During growth, a business owner usually must hire more employees, expand plant capacity, invest in capital expenditure, increase sales and customer service teams and the operational team. Higher levels of stock or work-in-progress are usually required, too.
Without proper cash flow planning this can prove to be disastrous as cash receipts generally lag all the above costs and in many cases a customer who is larger often secures longer credit terms as a condition of the growth which further exacerbates the position.
For example, increasing credit terms from 30 days to 60 days. This builds higher levels of receivables outstanding and reduces the available cash for growth.
In many growth situations there is usually a build-up of physical stock and/or related work-in-progress (this is work done, but not yet completed and invoiced). This, too, needs to be funded and factored into the growth requirements.
As is evident, growth in the business involves a requirement for even more cash or funding solutions, and clearly this increases the risk profile of the company, too.
Even more so than before it is imperative that you and your management team understand the impact of this potential growth.
There must be a clear plan outlining where the growth is coming from and how it will be managed from an operational perspective, and the costs of doing this must be clearly factored into the new financial forecasts. Can you manage it yourself or will you need to employ more management resources?

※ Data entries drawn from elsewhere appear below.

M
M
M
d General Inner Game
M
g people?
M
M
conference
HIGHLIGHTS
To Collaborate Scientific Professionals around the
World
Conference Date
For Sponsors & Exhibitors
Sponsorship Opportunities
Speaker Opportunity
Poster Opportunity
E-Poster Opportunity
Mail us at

Is the growth expected to arise from more sales to existing customers, sales to new customers, additional products or services, or new geographical markets? Each has a different risk profile and potential funding requirement.
Can existing suppliers cope with your needs going forward? Do you need new suppliers and to start the trading relationship from the beginning at possibly lower credit terms? What type and how many new employees are required?
As we can see, even controlled growth creates risk and potential issues if not managed effectively.
Even more so, uncontrolled business growth can have a more serious detrimental impact on cash flow.
This can happen where existing customers start ordering a bit more and perhaps pull your business into providing new products and services which are an add-on to what you already provide. They are usually lower margin and not products and services that you are as familiar with. That creates more risk.
Like most things we highlight in our book, this risk can be mitigated if you understand what is happening, you understand your figures, and have a clear plan and financial forecast. Growth should not be feared, and indeed profitable growth should be embraced.